Contra os filhos – MERUANE (REF)

MERUANE, Lina. Contra os filhos. Vidal, Paloma. São Paulo: Todavia, 2018. Resenha de ÁVILA, Alana Aragão. Armadilhas da culpabilização materna. Revista Estudos Feministas, Florianópolis, v.28 n.2 2020.

Abordar a maternidade e o instinto materno enquanto construções sociais permanece sendo tarefa árdua. Desde Simone de Beauvoir ([1949] 2016), passando por Elizabeth Badinter (1985) até Silvia Alexim Nunes (2000) e Lurdes Fidalgo (2003), a discussão sobre esses temas é recebida de forma controversa na arena quase sacralizada da construção da feminilidade pela via do papel materno.

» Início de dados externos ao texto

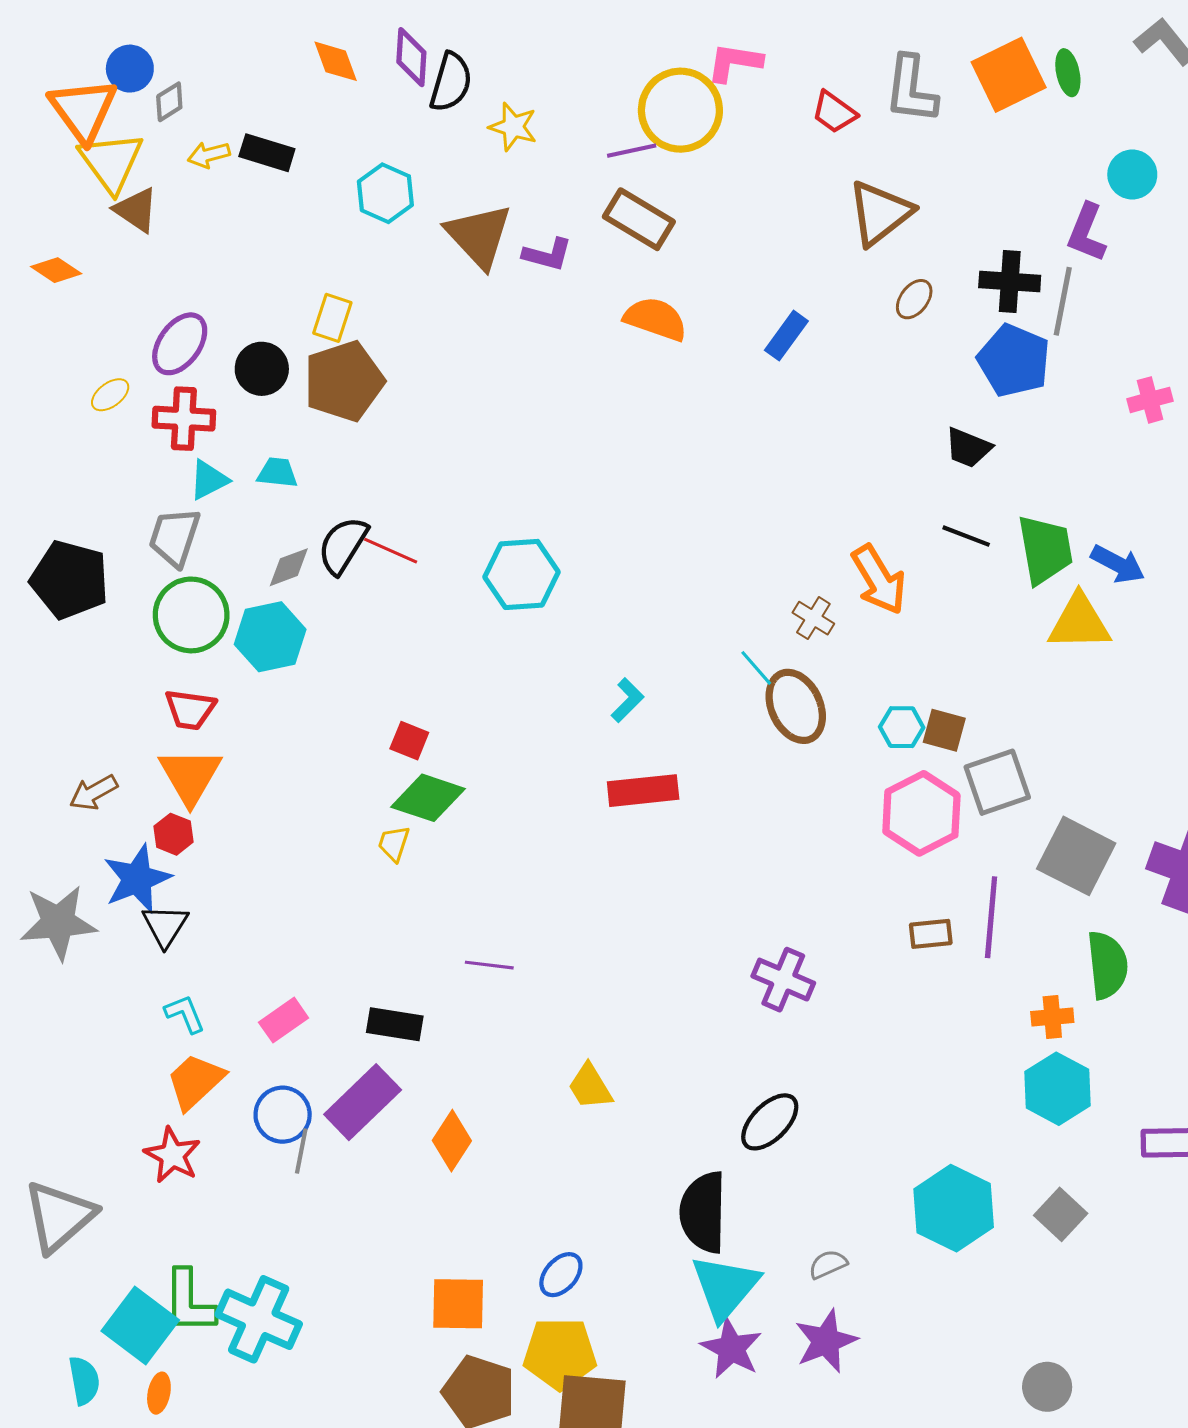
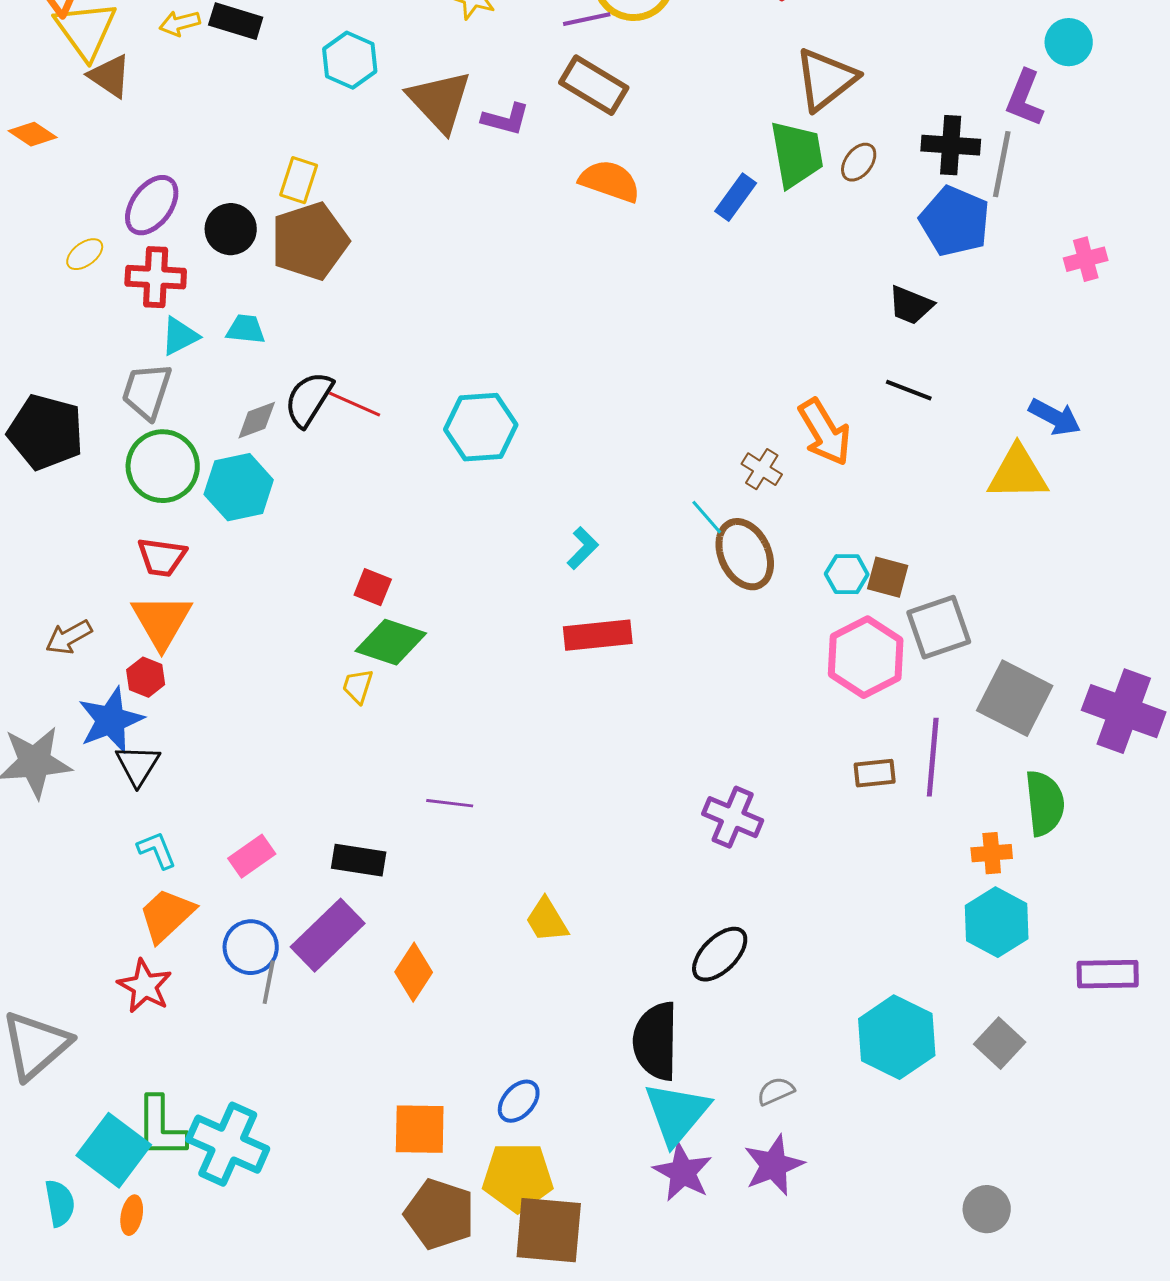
green trapezoid: (1045, 550) -> (797, 154), moved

Propondo uma discussão atualizada não apenas sobre a maternidade em suas diversas formas e práticas, mas também sobre seus efeitos produtivos, Lina Meruane entrou para a miríade de autoras que desafiaram as convenções em torno do tema.

O mais recente livro de Lina Meruane a chegar no mercado brasileiro leva a provocação para além do título. Contra os filhos se propõe a ser um ensaio que discute o local privilegiado em que os filhos foram colocados na atualidade. Meruane revisita o “ideal do dever-ser-da-mulher” (Lina MERUANE, 2018, p. 17) e anuncia que esse imaginário está tomando novas formas, a saber, “sua encarnação contemporânea agita os pés entre fraldas e berra sem descanso junto a nós” (MERUANE, 2018, p. 17).

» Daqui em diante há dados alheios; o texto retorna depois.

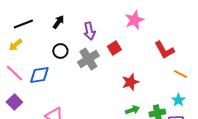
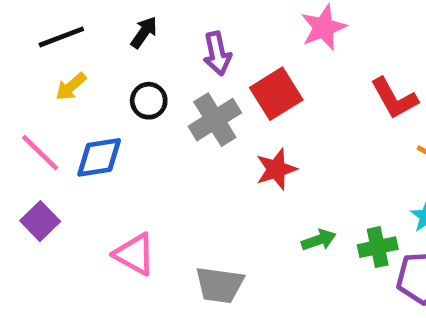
yellow arrow: (15, 45) -> (71, 87), moved
red square: (114, 48) -> (276, 94), size x1.5
red star: (130, 82) -> (276, 169), moved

Lina Meruane é uma escritora chilena, doutora em literatura hispano-americana pela Universidade de Nova York e, atualmente, professora na mesma instituição. Suas produções mesclam romance e não ficção e já receberam reconhecimentos como o Prêmio Anna Seghers em 2011, pela qualidade de seu trabalho. Originalmente lançado em 2014, Contra os Filhos foi traduzido por Paloma Vidal e lançado no Brasil em 2018 pela Editora Todavia.

Apesar de buscar incluir o papel dos pais (e aqui leia-se homens) no debate em torno da maternidade e de seus encargos, são as mães as personagens principais do texto de Meruane. É em um diálogo contínuo e vibrante com a leitora, em forma de diatribe, que Meruane percorre a história para demonstrar como as mulheres foram constantemente direcionadas para o exercício da maternidade, de acordo com o necessário e recomendado a determinada época. Fosse entre guerras, gerando filhos para suprir o déficit populacional pelas morte de soldados ou como cuidadora da casa e dos filhos para que o marido fosse um expoente do capital no mundo do trabalho pago, a autora demonstra como as mulheres historicamente sofreram as pressões para se portarem de acordo com seus papéis de gênero, sendo o principal a maternidade.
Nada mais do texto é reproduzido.